Raman spectral statistical classification of nasopharyngeal carcinoma and nasopharyngeal normal cell lines based on support vector classification

Yang Chen,1 Lei Sun,1 Yangwen Huang,2 Lin Ou,3,5 and Ying Su4

1Zhicheng College, Fuzhou University, Fuzhou, China
2Key Laboratory of Instrumentation Science and Dynamic Measurement Ministry of Education, North University of China, Taiyuan, China
3College of Physics and OptoElectronics Technology, Fujian Normal University, Fuzhou, China
4Fujian Provincial Tumor Hospital, Fuzhou, China
5College of Physics and OptoElectronics Technology, Fujian Normal University, Building 7, Room 401, Wansheng Community (East), Shangsan Road, Cangshan District, Fuzhou, China

Copyright © 2011 Hindawi Publishing Corporation. This is an open access article distributed under the Creative Commons Attribution License, which permits unrestricted use, distribution, and reproduction in any medium, provided the original work is properly cited.

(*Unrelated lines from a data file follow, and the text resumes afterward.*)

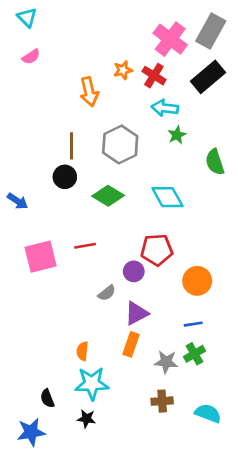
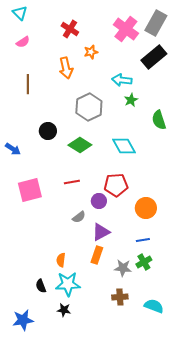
red cross: (154, 76) -> (70, 29), moved
brown line: (72, 146) -> (28, 84), moved
red line: (85, 246) -> (72, 182), moved
black semicircle: (47, 398) -> (41, 286), moved

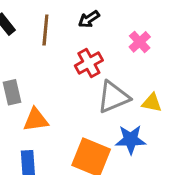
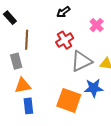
brown line: (45, 30) -> (27, 40), moved
orange triangle: (36, 120) -> (23, 86), moved

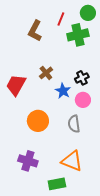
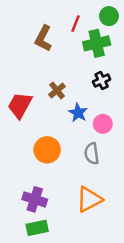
black cross: (82, 78) -> (102, 80), moved
orange triangle: (72, 161) -> (89, 199), turned -50
green rectangle: (57, 184) -> (37, 228), moved

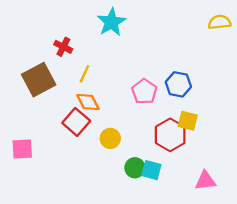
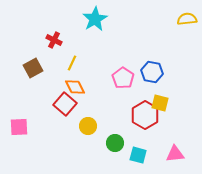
brown square: (39, 80) -> (33, 68), size x0.7
yellow circle: (110, 138) -> (88, 126), moved
cyan square: (151, 170) -> (138, 155), moved

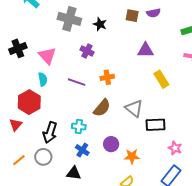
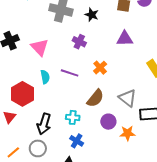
purple triangle: (145, 50) -> (125, 39), moved
orange cross: (107, 77) -> (100, 68), turned -32
cyan semicircle: (43, 79) -> (45, 77), moved
purple circle: (111, 144) -> (108, 122), moved
orange star: (132, 156) -> (127, 133), moved

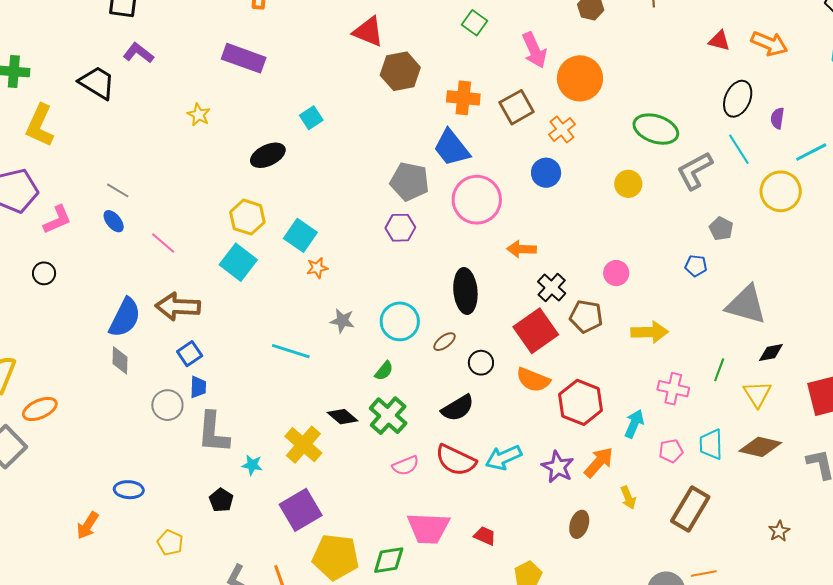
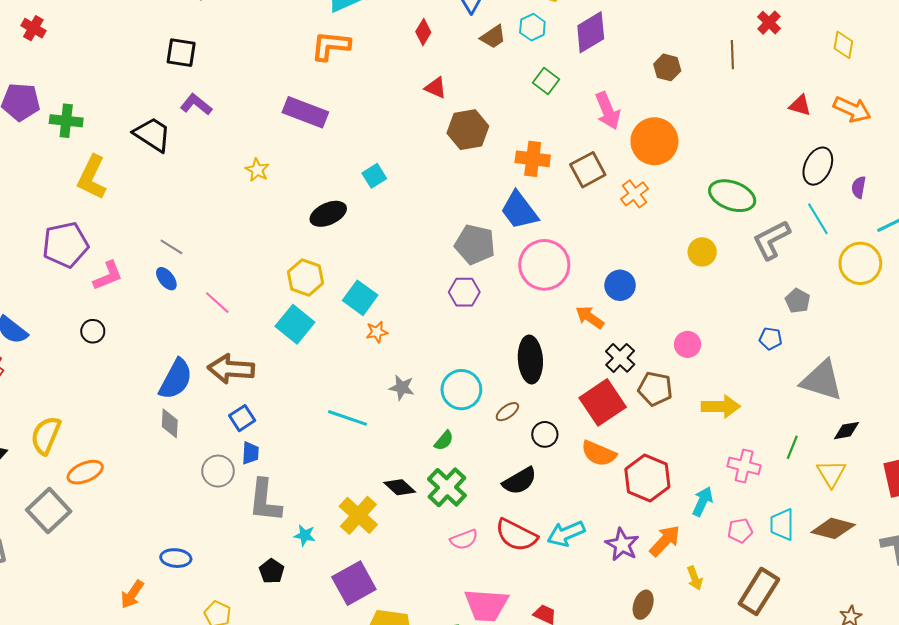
red triangle: (368, 32) -> (436, 88), size x0.7
blue circle: (546, 173) -> (620, 285), moved
orange arrow: (522, 249) -> (590, 317), turned 32

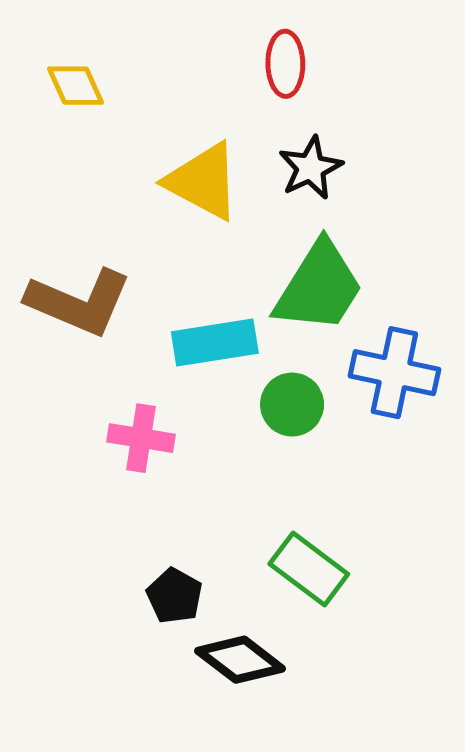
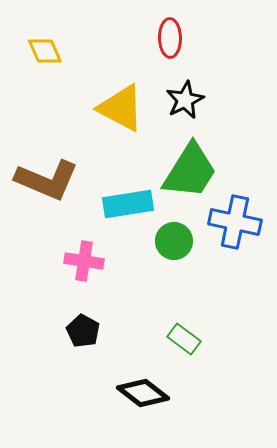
green rectangle: (309, 569) -> (184, 339), size x0.7
black pentagon: (175, 596) -> (83, 331), moved

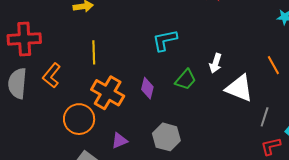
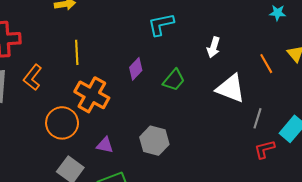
cyan L-shape: (165, 40) -> (161, 24), moved
white arrow: (216, 63) -> (214, 47), moved
purple diamond: (147, 88) -> (136, 69), moved, turned 30
purple triangle: (119, 141) -> (105, 145), turned 36

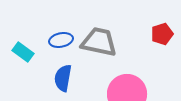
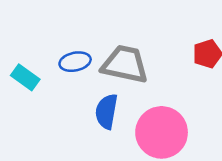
blue semicircle: (63, 78) -> (107, 111), moved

Raman spectroscopy (RS) has been used in the discrimination of normal and tumor cells for years. It is very important to validate an existing classification model using different algorithms. In this work, two algorithms of support vector classification (SVC) are utilized to validate our previous work about a LDA classification model of nasopharyngeal carcinoma (NPC) cell lines C666-1, CNE2 and nasopharyngeal normal cell line NP69. All of these two SVC algorithms use the same data set as the previous LDA model and, achieve great sensitivity and specificity. The final results show that our previous LDA classification model could be supported by different SVC algorithms and this demonstrates our classification model is reliable and may be helpful to the realization of RS to be one of diagnostic techniques of NPC.